POR MÓNICA FERNÁNDEZ-ACEYTUNO
Preocupados como estamos por la economía, se nos está pasando por alto esa ruina de nuestro tiempo que son las separaciones matrimoniales.
Y no me refiero sólo a la ruina económica, que también, pues donde comen dos comen tres, siempre que coman juntos.
A un separado con un buen sueldo le quedan con suerte, tras la pensión alimenticia para los hijos y el pago de la hipoteca de la casa donde ya no vivirá jamás, unos pocos euros.
Y el separado también necesita alimento y cobijo.
Pero aún mayor es la ruina afectiva. Y si antes recibía yo la noticia de una separación al año, ahora pueden contarme tres separaciones en un mes, como si se estuvieran precipitando.
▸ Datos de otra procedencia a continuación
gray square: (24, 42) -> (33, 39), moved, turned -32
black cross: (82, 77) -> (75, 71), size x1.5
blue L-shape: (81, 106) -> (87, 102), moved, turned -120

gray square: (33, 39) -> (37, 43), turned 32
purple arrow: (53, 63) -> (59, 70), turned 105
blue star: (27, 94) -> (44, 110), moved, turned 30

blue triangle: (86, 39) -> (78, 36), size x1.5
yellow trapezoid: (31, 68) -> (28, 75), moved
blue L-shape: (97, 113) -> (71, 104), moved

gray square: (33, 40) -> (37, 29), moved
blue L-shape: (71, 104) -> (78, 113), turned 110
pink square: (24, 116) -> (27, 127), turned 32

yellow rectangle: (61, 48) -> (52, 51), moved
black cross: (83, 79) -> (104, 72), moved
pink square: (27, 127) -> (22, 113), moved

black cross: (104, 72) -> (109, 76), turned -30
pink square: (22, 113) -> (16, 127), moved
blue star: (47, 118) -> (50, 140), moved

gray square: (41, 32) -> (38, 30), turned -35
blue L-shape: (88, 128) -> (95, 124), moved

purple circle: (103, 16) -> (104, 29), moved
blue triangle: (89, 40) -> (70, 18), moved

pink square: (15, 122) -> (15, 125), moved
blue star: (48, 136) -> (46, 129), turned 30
Mi reacción es la misma que ante una luctuosa noticia.
Primero, la sorpresa, después la incredulidad, y por último la congoja.
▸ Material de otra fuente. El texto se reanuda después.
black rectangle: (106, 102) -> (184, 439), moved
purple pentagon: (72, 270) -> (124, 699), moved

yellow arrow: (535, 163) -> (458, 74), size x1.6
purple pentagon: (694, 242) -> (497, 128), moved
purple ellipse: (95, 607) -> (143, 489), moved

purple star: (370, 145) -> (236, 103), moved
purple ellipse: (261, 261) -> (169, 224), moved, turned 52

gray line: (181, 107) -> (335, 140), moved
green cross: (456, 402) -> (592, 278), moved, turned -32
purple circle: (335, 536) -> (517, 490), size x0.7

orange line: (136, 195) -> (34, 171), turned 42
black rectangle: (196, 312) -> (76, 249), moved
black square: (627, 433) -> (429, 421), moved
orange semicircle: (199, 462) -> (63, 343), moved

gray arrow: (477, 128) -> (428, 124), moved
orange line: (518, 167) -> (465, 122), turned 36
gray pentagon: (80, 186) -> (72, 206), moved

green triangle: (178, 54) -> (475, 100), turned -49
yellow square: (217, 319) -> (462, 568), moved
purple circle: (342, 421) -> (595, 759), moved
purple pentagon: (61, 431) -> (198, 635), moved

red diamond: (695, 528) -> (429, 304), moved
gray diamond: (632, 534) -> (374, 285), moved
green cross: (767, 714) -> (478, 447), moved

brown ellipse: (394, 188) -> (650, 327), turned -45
Tal vez se frenaría esta ruina sentándose a escribir en una lista los nombres de todas las personas que se verán afectadas por tan grave decisión, viendo que salen al menos la mitad de los que fueron a la boda, a los que hay que sumar, con una jarra de lágrimas, los hijos.
La mejor definición del matrimonio se la escuché yo a un solterón, poco después de casarse: «El matrimonio es: renuncia, renuncia y renuncia».
Pero éste es un término en desuso porque nunca como ahora se ha querido tanto tenerlo todo.
Yo creo que la culpa es de la estricta cronología con la que se vive la vida, porque si pudiéramos regresar a los treinta tras haber cumplido cincuenta, entenderíamos que es agradable seguir con quien supo de tu juventud y belleza, y que reconoce como suyas tus alegrías y tus penas.